*WHAT THE TASK REQUIRES*:
Beginning with the line that has "nouveautés de la cave" in it, transcribe the listing exactly through its final line, and add nothing.

*** Block opens ***

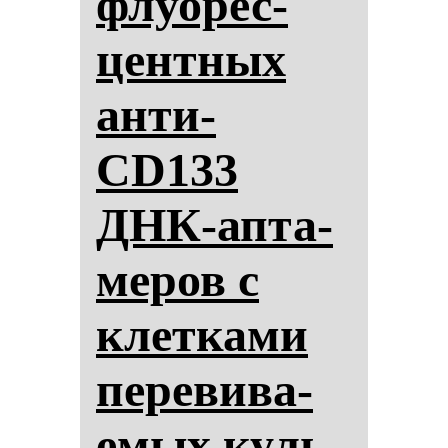
флу­орес­
цен­тных
ан­ти-
CD133
ДНК-ап­та­
ме­ров с
клет­ка­ми
пе­ре­ви­ва­
емых куль­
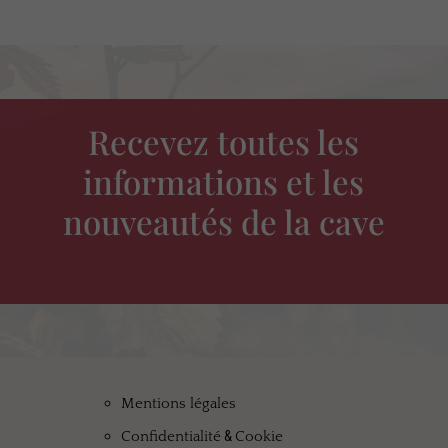
Recevez toutes les
informations et les
nouveautés de la cave
Mentions légales
&
Confidentialité
Cookie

*** Block closes ***

*RESULT OF THIS EXERCISE*:
nouveautés de la cave
Mentions légales
&
Confidentialité
Cookie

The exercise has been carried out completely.